Identification of catalytic converter kinetic model using a genetic algorithm approach
Ημερομηνία
2004Λέξη-κλειδί
Επιτομή
The need to deliver fast-in-market and right-first-time design for ultra-low-emission vehicles at a reasonable cost is driving the automotive industries to invest significant manpower in computer-aided design and optimization of exhaust after-treatment systems. To serve the above goals, an already developed engineering model for the three-way catalytic converter kinetic behaviour is linked with a genetic algorithm optimization procedure, for fast and accurate estimation of the set of tuneable kinetic parameters that describe the chemical behaviour of each specific washcoat formulation. The genetic-algorithm-based optimization procedure utilizes a purpose-designed performance measure that allows an objective assessment of model prediction accuracy against a set of experimental data that represent the behaviour of the specific washcoat formulation over a typical legislated test procedure. The identification methodology is tested on a demanding case Study, and the best-fit parameters demonstrate high accuracy in matching the measured test data.
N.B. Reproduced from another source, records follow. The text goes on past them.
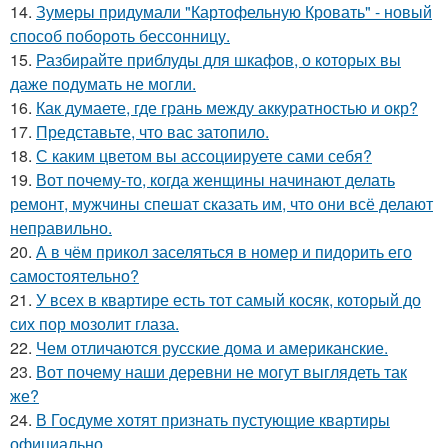
14.
Зумеры придумали "Картофельную Кровать" - новый
способ побороть бессонницу.
15.
Разбирайте приблуды для шкафов, о которых вы
даже подумать не могли.
16.
Как думаете, где грань между аккуратностью и окр?
17.
Представьте, что вас затопило.
18.
С каким цветом вы ассоциируете сами себя?
19.
Вот почему-то, когда женщины начинают делать
ремонт, мужчины спешат сказать им, что они всё делают
неправильно.
20.
А в чём прикол заселяться в номер и пидорить его
самостоятельно?
21.
У всех в квартире есть тот самый косяк, который до
сих пор мозолит глаза.
22.
Чем отличаются русские дома и американские.
23.
Вот почему наши деревни не могут выглядеть так
же?
24.
В Госдуме хотят признать пустующие квартиры
официально.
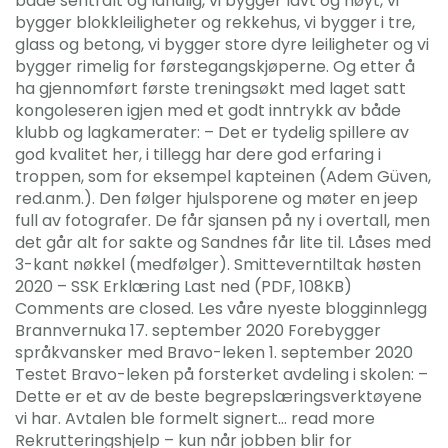
både sentralt og landlig, vi bygger lavt og høyt, vi
bygger blokkleiligheter og rekkehus, vi bygger i tre,
glass og betong, vi bygger store dyre leiligheter og vi
bygger rimelig for førstegangskjøperne. Og etter å
ha gjennomført første treningsøkt med laget satt
kongoleseren igjen med et godt inntrykk av både
klubb og lagkamerater: – Det er tydelig spillere av
god kvalitet her, i tillegg har dere god erfaring i
troppen, som for eksempel kapteinen (Adem Güven,
red.anm.). Den følger hjulsporene og møter en jeep
full av fotografer. De får sjansen på ny i overtall, men
det går alt for sakte og Sandnes får lite til. Låses med
3-kant nøkkel (medfølger). Smitteverntiltak høsten
2020 – SSK Erklæring Last ned (PDF, 108KB)
Comments are closed. Les våre nyeste blogginnlegg
Brannvernuka 17. september 2020 Forebygger
språkvansker med Bravo-leken 1. september 2020
Testet Bravo-leken på forsterket avdeling i skolen: –
Dette er et av de beste begrepslæringsverktøyene
vi har. Avtalen ble formelt signert… read more
Rekrutteringshjelp – kun når jobben blir for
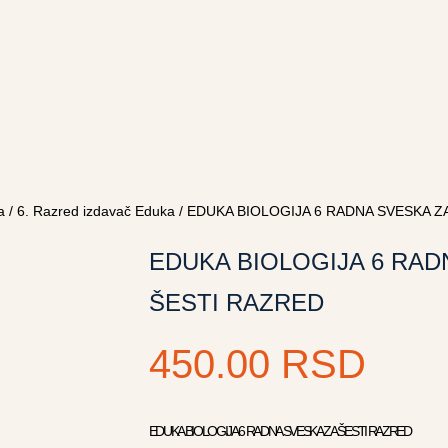
a
/
6. Razred izdavač Eduka
/ EDUKA BIOLOGIJA 6 RADNA SVESKA Z
EDUKA BIOLOGIJA 6 RAD
ŠESTI RAZRED
450.00
RSD
EDUKA BIOLOGIJA 6 RADNA SVESKA ZA ŠESTI RAZRED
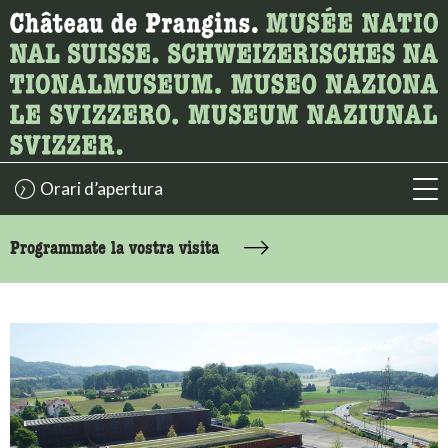
Ricerca
Qui è possibile cercare i contenuti della pagina.
Orari d’apertura
acc
accessibility.sr-only.body-term
Programmate la vostra visita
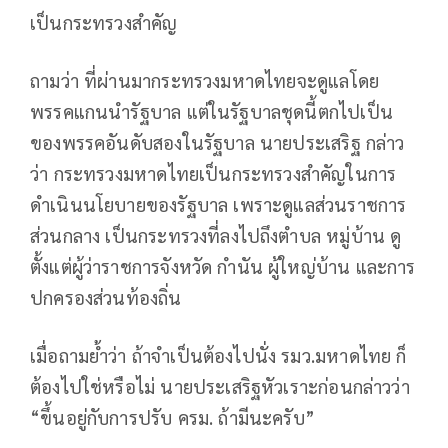
เป็นกระทรวงสำคัญ
ถามว่า ที่ผ่านมากระทรวงมหาดไทยจะดูแลโดย
พรรคแกนนำรัฐบาล แต่ในรัฐบาลชุดนี้ตกไปเป็น
ของพรรคอันดับสองในรัฐบาล นายประเสริฐ กล่าว
ว่า กระทรวงมหาดไทยเป็นกระทรวงสำคัญในการ
ดำเนินนโยบายของรัฐบาล เพราะดูแลส่วนราชการ
ส่วนกลาง เป็นกระทรวงที่ลงไปถึงตำบล หมู่บ้าน ดู
ตั้งแต่ผู้ว่าราชการจังหวัด กำนัน ผู้ใหญ่บ้าน และการ
ปกครองส่วนท้องถิ่น
เมื่อถามย้ำว่า ถ้าจำเป็นต้องไปนั่ง รมว.มหาดไทย ก็
ต้องไปใช่หรือไม่ นายประเสริฐหัวเราะก่อนกล่าวว่า
“ขึ้นอยู่กับการปรับ ครม. ถ้ามีนะครับ”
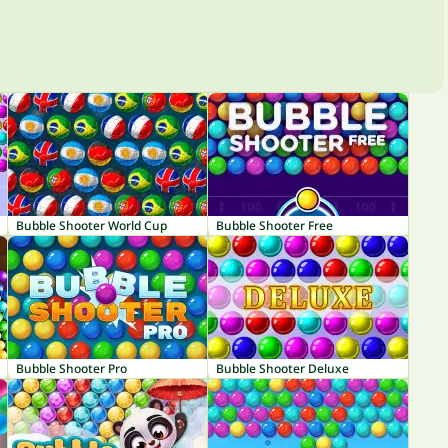
Bubble Shooter World Cup
Bubble Shooter Free
Bubble Shooter Pro
Bubble Shooter Deluxe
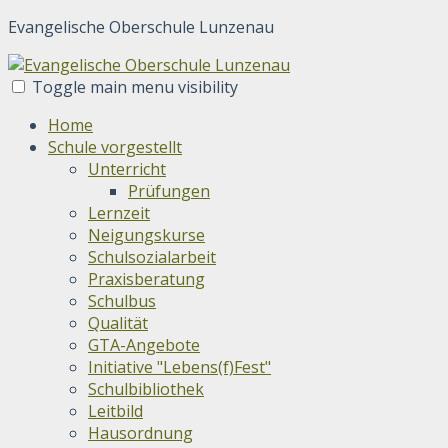
Evangelische Oberschule Lunzenau
Toggle main menu visibility
Home
Schule vorgestellt
Unterricht
Prüfungen
Lernzeit
Neigungskurse
Schulsozialarbeit
Praxisberatung
Schulbus
Qualität
GTA-Angebote
Initiative "Lebens(f)Fest"
Schulbibliothek
Leitbild
Hausordnung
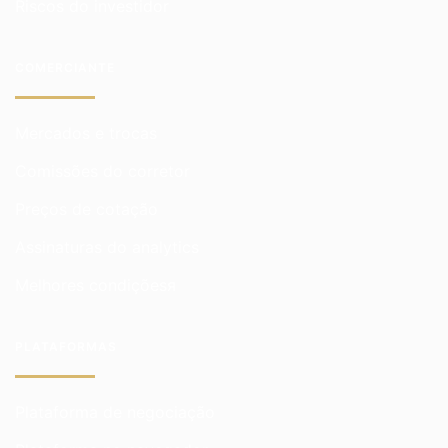
Riscos do investidor
COMERCIANTE
Mercados e trocas
Comissões do corretor
Preços de cotação
Assinaturas do analytics
Melhores condiçõesя
PLATAFORMAS
Plataforma de negociação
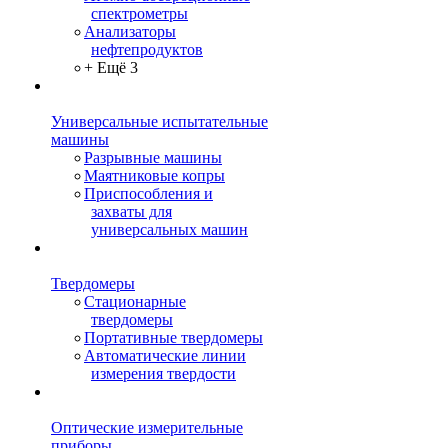
спектрометры
Анализаторы
нефтепродуктов
+ Ещё 3
Универсальные испытательные
машины
Разрывные машины
Маятниковые копры
Приспособления и
захваты для
универсальных машин
Твердомеры
Стационарные
твердомеры
Портативные твердомеры
Автоматические линии
измерения твердости
Оптические измерительные
приборы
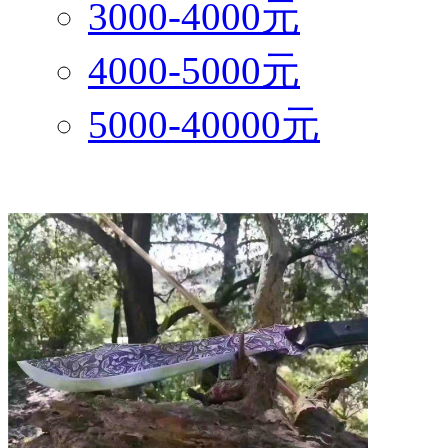
3000-4000元
4000-5000元
5000-40000元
The results are definitely more accurate than those Usually obtained by manual or gradient-based tuning of the parameters. Moreover, the set of parameters identified by the genetic algorithm methodology is proven to describe in a valid way the chemical kinetic behaviour of the specific catalyst, and this is tested by the successful prediction of the performance of a smaller-size converter. The parameter estimation methodology developed fits in an integrated computer-aided engineering methodology assisting the design optimization of catalytic exhaust systems that extends all the way through from model development to parameter estimation, and quality assurance of test data.